▶ Exercise instructions: Using the entries that follow, please report how many lines contain the word "module", with no other words.

▶ Data supplied:

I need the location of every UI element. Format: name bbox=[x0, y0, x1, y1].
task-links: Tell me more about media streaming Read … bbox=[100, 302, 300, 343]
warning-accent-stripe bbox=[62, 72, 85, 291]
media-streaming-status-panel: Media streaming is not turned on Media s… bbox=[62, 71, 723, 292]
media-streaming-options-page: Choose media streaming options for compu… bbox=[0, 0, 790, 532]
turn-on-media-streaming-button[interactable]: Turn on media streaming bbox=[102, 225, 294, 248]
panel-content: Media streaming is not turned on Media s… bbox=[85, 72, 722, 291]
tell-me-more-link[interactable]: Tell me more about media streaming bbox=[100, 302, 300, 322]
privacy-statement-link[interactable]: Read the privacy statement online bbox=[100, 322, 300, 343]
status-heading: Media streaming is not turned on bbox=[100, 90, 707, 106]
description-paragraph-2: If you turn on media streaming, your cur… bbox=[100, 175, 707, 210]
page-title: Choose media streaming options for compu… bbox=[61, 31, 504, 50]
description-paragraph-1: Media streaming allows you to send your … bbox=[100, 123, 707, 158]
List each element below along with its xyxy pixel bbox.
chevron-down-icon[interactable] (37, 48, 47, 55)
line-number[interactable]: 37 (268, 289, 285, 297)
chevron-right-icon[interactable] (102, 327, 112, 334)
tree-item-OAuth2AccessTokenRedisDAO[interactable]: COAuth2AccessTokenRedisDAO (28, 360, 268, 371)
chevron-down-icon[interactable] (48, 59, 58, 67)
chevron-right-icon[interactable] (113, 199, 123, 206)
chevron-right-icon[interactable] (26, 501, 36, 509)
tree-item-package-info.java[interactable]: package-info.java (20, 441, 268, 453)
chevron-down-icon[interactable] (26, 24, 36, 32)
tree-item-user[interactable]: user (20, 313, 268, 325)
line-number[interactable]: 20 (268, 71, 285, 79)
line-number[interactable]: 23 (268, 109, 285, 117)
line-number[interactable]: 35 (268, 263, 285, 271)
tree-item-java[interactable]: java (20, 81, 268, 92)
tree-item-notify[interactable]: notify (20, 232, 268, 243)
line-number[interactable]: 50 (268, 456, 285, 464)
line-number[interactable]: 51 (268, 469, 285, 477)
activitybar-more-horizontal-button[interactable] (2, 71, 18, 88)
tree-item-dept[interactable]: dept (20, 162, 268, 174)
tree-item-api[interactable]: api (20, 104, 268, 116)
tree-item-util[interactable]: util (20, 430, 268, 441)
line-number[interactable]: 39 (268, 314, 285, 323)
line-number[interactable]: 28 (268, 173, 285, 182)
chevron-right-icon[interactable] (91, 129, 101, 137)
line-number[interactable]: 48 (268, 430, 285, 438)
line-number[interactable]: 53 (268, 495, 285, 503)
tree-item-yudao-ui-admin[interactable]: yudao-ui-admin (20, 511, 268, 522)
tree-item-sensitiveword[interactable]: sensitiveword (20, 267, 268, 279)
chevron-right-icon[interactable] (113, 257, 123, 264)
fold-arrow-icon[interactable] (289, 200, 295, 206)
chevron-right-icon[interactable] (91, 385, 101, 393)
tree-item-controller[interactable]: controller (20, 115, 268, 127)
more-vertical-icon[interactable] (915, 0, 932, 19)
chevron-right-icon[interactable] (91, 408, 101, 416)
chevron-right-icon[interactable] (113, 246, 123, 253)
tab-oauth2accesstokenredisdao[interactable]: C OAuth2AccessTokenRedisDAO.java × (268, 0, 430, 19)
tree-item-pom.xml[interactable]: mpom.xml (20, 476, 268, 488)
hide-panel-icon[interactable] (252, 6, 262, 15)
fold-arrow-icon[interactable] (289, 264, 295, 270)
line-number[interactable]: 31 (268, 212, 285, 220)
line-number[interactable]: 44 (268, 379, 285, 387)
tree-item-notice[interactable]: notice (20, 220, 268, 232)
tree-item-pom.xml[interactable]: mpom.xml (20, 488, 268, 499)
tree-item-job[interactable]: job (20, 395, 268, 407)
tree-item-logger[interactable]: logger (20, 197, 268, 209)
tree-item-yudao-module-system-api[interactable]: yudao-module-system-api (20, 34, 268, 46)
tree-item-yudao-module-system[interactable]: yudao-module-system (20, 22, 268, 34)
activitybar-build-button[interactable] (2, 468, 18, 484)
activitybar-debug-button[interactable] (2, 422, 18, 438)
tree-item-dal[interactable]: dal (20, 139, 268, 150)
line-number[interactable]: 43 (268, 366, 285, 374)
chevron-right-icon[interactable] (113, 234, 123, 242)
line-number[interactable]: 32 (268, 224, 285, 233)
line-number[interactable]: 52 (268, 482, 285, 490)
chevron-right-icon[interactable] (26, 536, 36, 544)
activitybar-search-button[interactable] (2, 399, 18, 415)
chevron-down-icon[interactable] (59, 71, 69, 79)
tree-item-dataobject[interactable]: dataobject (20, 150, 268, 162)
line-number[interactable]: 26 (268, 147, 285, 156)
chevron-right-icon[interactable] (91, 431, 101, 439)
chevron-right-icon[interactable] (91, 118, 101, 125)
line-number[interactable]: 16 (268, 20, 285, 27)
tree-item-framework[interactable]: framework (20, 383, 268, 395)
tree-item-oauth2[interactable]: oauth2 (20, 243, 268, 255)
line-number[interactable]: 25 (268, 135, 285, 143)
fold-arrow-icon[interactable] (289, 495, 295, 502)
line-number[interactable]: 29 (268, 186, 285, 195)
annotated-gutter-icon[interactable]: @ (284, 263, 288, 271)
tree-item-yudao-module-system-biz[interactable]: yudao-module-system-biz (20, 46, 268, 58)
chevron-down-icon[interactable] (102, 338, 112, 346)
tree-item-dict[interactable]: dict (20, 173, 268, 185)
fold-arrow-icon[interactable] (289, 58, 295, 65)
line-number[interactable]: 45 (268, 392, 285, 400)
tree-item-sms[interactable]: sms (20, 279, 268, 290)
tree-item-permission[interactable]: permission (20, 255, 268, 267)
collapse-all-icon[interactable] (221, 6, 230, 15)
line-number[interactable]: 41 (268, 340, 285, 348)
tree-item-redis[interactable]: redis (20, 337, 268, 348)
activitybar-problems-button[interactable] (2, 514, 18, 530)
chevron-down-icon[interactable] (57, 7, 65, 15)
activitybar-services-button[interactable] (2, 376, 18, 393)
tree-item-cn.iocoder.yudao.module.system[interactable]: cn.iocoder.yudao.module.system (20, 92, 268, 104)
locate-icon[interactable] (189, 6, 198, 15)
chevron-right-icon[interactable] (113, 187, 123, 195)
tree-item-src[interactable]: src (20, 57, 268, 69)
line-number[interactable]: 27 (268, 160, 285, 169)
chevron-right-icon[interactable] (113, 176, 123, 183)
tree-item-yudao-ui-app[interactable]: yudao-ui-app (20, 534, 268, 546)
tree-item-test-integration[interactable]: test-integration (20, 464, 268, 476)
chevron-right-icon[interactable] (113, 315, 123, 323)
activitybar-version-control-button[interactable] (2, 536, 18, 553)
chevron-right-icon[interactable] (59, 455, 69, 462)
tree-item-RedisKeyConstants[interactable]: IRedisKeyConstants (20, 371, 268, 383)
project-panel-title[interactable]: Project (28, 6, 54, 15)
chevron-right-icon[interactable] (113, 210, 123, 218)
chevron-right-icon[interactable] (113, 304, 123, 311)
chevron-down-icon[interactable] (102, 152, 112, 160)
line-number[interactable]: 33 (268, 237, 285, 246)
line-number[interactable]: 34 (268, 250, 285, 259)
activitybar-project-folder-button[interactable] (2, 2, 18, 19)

▶ Answer to this problem: 4